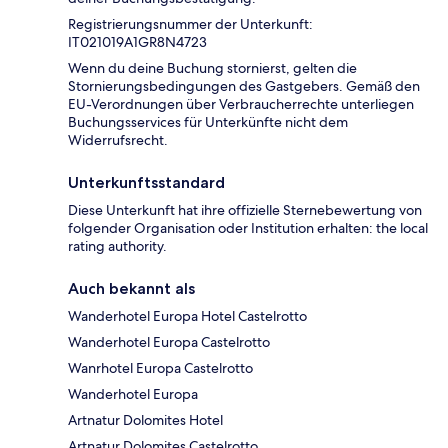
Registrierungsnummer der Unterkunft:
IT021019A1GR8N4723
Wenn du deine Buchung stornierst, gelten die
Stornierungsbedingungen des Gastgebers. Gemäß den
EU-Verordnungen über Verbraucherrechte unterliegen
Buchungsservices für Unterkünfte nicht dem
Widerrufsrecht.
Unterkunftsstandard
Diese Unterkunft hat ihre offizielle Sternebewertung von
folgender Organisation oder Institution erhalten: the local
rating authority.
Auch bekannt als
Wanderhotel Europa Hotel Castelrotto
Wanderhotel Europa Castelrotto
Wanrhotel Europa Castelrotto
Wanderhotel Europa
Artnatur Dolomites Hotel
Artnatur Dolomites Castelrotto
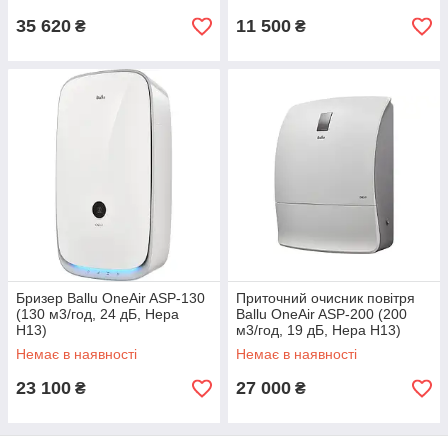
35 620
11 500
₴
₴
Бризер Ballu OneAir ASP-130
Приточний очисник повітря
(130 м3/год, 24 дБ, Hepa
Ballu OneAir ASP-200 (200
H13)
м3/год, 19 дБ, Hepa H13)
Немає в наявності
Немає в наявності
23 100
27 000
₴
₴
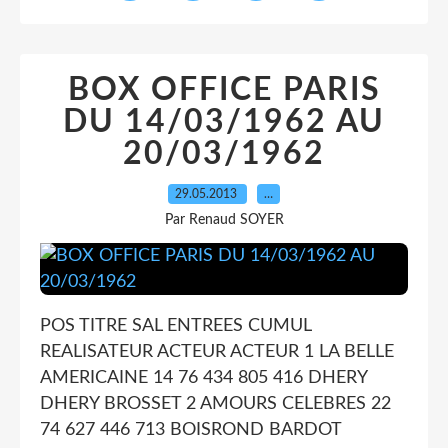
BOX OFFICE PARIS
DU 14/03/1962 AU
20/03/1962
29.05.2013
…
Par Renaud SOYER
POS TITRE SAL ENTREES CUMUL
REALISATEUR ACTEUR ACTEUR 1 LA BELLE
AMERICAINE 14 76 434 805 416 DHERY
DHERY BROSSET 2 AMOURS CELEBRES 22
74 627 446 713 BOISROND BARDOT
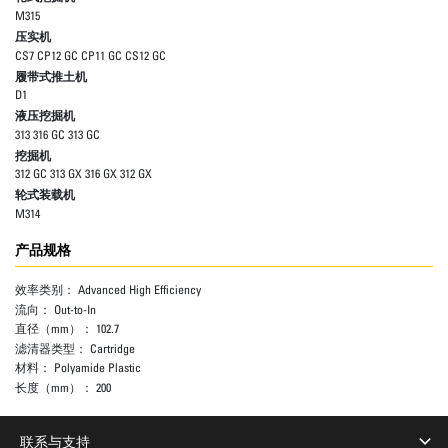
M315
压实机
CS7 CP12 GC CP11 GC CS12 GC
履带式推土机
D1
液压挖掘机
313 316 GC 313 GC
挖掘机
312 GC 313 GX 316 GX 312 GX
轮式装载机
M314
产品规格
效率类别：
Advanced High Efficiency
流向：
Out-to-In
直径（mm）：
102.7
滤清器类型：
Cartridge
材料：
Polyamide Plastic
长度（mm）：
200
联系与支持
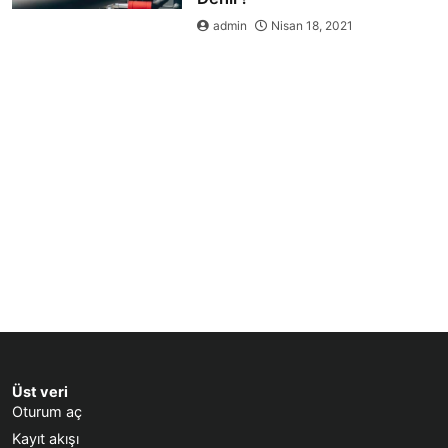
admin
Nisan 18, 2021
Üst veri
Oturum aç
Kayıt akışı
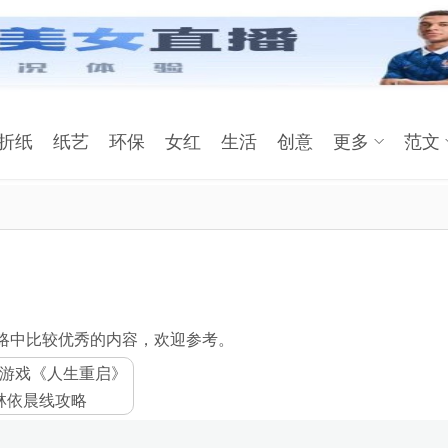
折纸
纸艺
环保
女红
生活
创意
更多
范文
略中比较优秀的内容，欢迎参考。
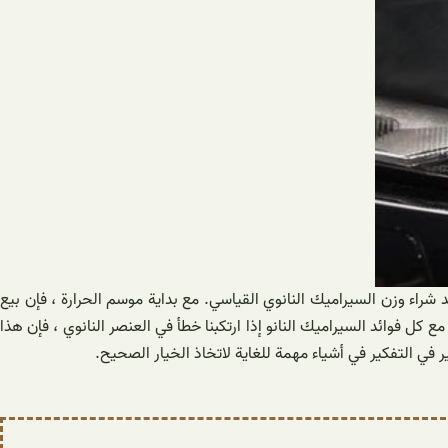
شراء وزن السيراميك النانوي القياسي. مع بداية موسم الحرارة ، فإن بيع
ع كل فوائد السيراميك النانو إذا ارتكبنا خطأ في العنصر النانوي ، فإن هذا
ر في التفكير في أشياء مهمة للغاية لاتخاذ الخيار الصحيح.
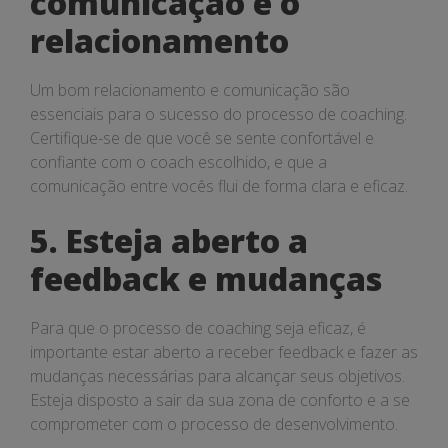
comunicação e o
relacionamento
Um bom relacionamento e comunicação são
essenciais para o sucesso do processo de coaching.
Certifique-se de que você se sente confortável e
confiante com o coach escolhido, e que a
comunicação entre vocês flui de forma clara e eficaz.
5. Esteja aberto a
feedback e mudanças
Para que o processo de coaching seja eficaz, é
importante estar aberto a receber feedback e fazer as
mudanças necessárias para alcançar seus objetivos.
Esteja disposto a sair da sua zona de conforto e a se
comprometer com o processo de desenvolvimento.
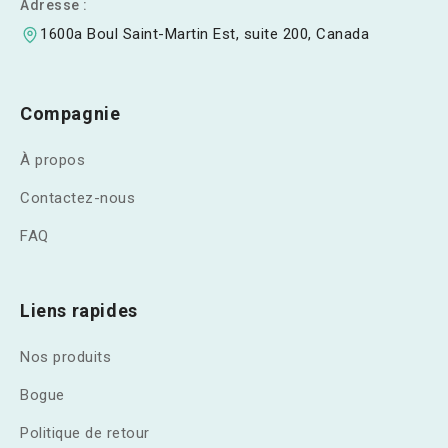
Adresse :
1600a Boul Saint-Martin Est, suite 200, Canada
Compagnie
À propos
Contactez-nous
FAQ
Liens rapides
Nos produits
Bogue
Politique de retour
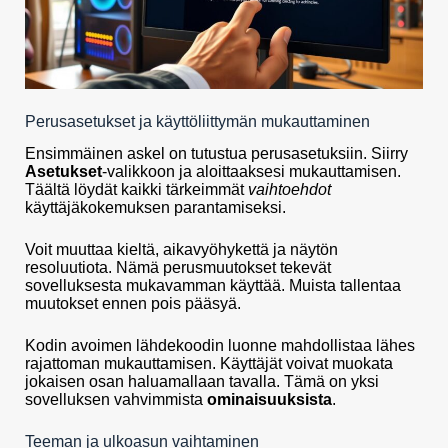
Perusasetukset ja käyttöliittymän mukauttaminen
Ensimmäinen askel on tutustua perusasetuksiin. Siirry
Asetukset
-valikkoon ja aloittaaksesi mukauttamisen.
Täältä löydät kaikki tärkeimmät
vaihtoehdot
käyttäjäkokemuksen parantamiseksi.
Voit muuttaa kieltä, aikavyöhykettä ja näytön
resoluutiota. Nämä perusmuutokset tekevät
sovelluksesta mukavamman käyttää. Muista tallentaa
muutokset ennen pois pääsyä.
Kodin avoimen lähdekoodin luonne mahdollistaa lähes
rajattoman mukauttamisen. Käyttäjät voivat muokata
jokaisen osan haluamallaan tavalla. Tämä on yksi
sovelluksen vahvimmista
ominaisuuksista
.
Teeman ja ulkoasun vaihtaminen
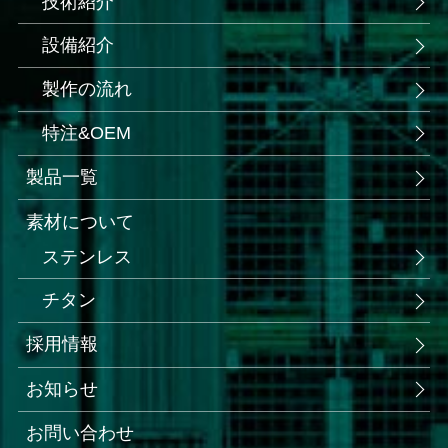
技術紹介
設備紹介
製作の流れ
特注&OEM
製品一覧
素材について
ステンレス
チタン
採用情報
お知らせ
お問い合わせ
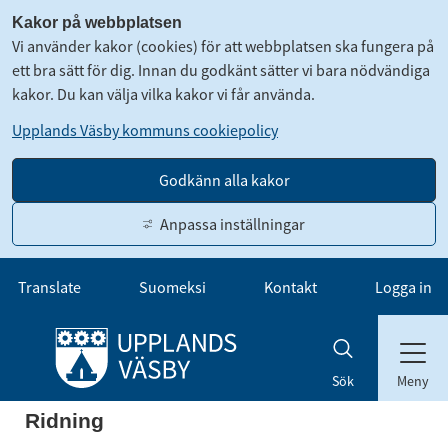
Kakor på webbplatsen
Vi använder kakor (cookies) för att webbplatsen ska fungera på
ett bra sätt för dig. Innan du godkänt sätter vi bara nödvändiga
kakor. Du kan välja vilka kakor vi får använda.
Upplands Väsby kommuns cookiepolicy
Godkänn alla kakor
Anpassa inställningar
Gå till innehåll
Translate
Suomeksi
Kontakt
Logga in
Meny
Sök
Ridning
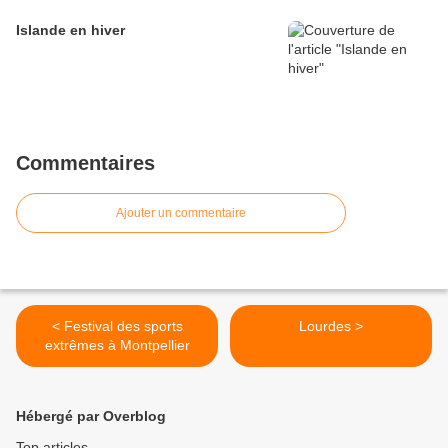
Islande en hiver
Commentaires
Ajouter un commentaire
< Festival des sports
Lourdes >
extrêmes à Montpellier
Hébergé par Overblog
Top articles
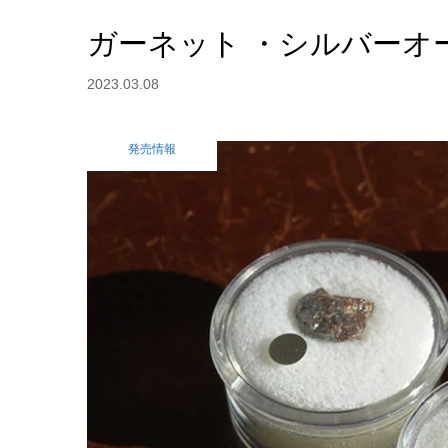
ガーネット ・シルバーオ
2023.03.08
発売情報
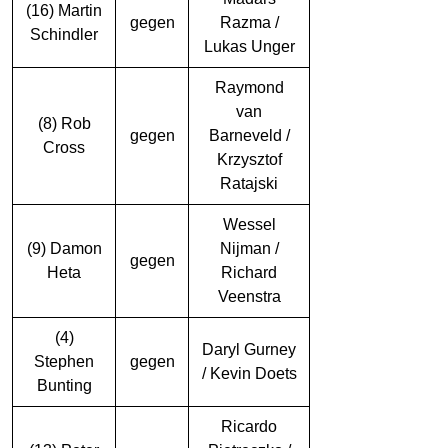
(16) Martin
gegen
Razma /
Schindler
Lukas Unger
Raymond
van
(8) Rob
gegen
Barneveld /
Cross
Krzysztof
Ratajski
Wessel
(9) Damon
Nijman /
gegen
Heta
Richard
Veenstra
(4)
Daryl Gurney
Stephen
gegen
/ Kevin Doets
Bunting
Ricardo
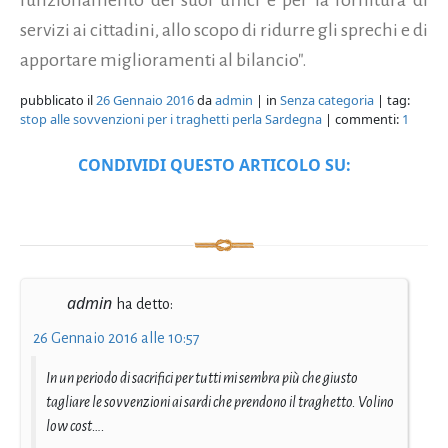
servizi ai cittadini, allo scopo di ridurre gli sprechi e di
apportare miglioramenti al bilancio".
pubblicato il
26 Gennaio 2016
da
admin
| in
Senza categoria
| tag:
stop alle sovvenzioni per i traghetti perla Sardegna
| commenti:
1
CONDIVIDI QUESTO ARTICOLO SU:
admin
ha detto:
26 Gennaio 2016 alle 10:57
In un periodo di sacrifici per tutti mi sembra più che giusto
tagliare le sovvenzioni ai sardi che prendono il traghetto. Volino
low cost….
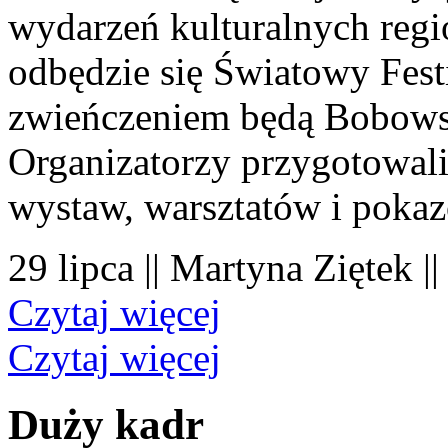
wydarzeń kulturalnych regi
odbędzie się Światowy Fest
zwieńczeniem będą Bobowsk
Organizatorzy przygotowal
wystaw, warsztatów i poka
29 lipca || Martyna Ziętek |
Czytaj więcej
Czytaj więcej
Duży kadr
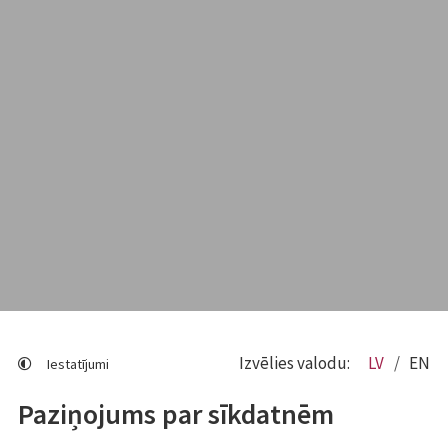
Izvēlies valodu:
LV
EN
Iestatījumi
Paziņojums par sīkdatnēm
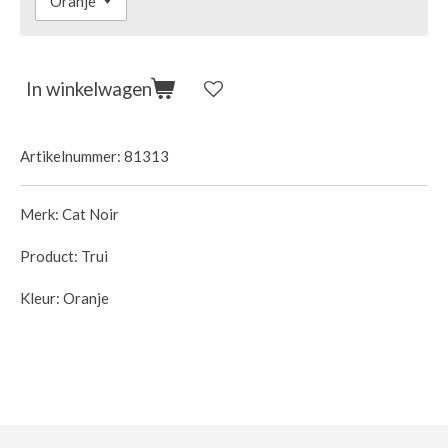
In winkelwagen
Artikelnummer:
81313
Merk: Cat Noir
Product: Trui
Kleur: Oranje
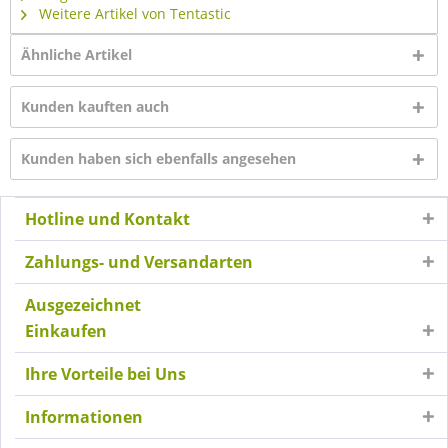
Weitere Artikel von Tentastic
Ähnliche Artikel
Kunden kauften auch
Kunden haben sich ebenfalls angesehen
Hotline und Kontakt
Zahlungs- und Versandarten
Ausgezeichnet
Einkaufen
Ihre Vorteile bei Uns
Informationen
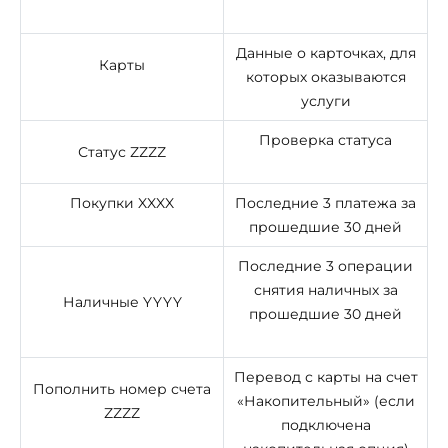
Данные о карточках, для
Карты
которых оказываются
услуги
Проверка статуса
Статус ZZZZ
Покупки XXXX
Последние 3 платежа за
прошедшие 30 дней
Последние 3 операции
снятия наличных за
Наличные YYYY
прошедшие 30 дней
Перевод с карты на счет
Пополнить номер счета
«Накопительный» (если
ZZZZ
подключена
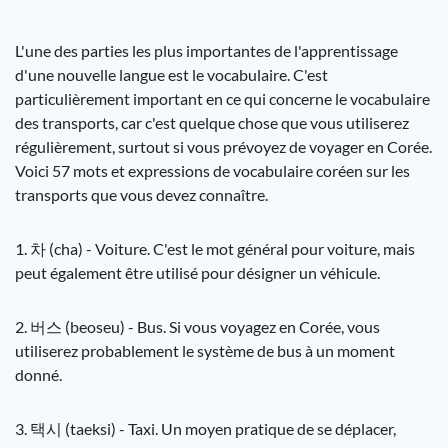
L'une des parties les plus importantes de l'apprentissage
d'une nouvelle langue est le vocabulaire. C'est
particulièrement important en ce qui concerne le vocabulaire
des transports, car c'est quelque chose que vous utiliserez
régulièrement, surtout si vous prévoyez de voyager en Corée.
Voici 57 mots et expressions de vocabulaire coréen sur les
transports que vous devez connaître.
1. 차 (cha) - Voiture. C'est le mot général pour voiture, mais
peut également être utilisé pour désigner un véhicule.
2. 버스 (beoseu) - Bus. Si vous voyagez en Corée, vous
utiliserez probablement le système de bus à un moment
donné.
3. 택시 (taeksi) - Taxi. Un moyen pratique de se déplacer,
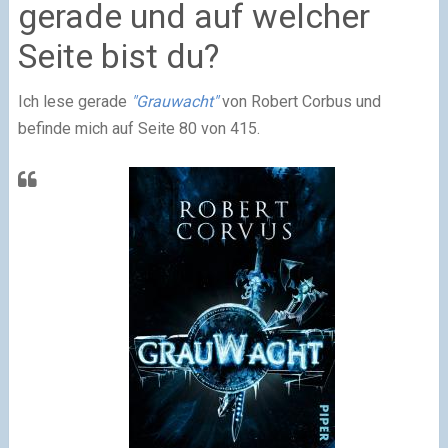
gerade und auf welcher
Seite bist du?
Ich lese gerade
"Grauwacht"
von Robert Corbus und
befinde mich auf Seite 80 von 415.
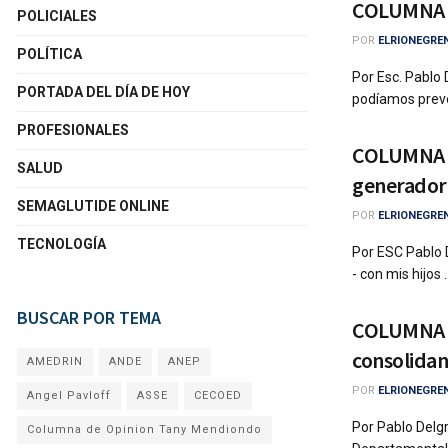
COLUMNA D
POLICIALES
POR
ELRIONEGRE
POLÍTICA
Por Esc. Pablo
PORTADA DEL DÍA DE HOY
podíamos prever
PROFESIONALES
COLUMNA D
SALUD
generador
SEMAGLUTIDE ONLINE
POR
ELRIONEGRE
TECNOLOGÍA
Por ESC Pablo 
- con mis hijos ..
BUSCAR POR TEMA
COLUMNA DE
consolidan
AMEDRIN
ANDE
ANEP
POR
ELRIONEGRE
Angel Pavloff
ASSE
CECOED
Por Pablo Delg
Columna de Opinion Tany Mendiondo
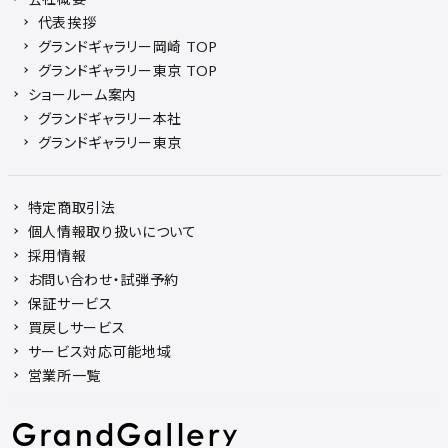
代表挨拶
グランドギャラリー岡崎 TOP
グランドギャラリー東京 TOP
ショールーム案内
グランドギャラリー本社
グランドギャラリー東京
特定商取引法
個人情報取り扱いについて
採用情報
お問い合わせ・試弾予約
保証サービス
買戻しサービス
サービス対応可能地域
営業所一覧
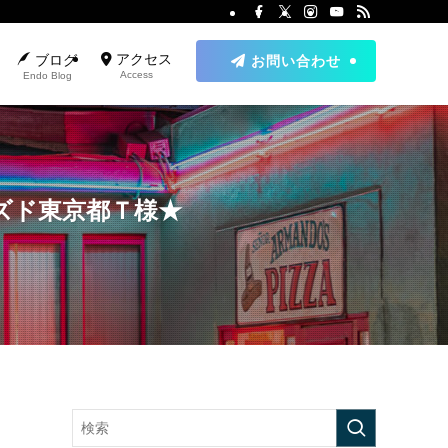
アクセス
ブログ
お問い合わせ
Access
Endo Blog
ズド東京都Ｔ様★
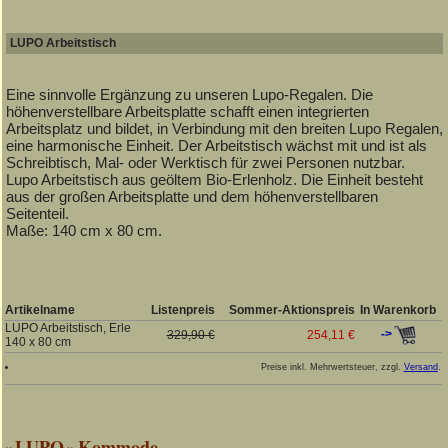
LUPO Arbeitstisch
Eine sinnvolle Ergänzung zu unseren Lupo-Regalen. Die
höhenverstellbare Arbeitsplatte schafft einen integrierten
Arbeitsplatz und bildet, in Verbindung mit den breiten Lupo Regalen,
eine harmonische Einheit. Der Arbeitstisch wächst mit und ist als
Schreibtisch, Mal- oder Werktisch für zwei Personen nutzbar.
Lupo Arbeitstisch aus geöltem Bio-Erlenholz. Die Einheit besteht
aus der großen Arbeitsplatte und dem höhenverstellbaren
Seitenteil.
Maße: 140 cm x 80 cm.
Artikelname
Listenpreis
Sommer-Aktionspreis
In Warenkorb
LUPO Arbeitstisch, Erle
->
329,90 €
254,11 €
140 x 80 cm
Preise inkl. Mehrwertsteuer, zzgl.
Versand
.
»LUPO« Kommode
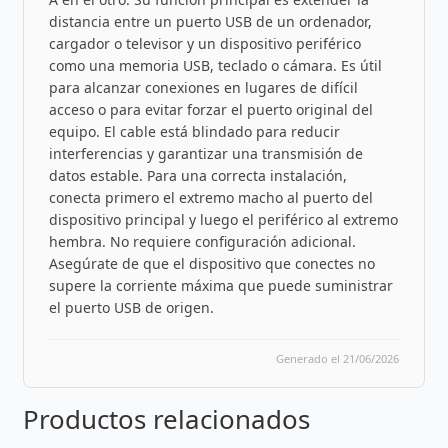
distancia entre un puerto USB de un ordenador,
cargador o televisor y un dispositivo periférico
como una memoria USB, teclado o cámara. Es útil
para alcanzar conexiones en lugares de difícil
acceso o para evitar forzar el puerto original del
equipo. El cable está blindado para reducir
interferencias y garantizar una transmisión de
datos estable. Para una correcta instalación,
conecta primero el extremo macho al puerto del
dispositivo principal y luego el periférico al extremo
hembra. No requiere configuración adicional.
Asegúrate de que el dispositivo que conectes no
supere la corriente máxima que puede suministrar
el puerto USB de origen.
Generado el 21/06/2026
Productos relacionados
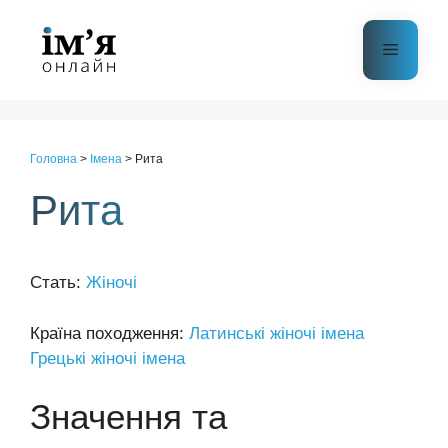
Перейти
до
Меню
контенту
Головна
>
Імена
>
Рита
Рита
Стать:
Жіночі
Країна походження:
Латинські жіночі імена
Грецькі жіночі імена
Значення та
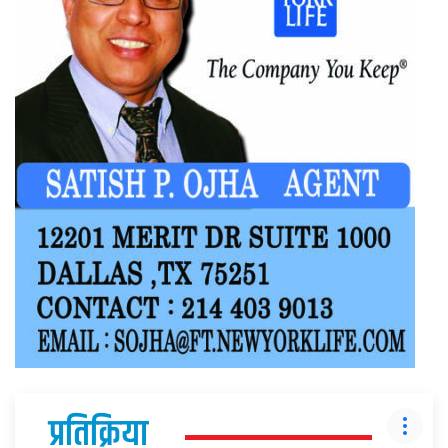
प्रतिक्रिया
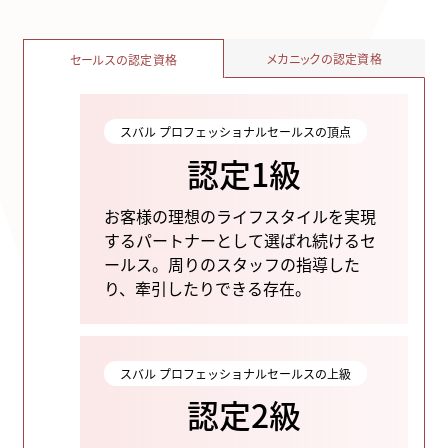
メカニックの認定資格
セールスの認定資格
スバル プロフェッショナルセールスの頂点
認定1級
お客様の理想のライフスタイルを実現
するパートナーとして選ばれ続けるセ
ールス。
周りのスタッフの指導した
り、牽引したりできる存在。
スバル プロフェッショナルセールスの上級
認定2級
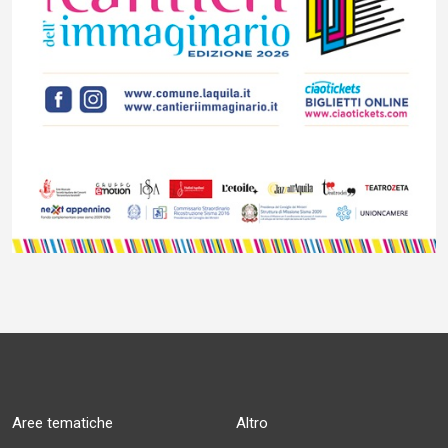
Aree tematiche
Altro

^^^^^^^^

ACTIVITY
Copy the lines above exactly, starting with the line that contains "Anpassa inställningar" and ending with the line that contains "servizi ai cittadini, allo", and leave out any pictures.

RESPONSE BELOW
Anpassa inställningar
Gå till innehåll
Translate
Suomeksi
Kontakt
Logga in
Meny
Sök
Ridning
Islande en hiver
Commentaires
Ajouter un commentaire
< Festival des sports
Lourdes >
extrêmes à Montpellier
Hébergé par Overblog
Top articles
ガーネット ・シルバーオ
2023.03.08
発売情報
(16) Martin
gegen
Razma /
Schindler
Lukas Unger
Raymond
van
(8) Rob
gegen
Barneveld /
Cross
Krzysztof
Ratajski
Wessel
(9) Damon
Nijman /
gegen
Heta
Richard
Veenstra
(4)
Daryl Gurney
Stephen
gegen
/ Kevin Doets
Bunting
Ricardo
servizi ai cittadini, allo scopo di ridurre gli sprechi e di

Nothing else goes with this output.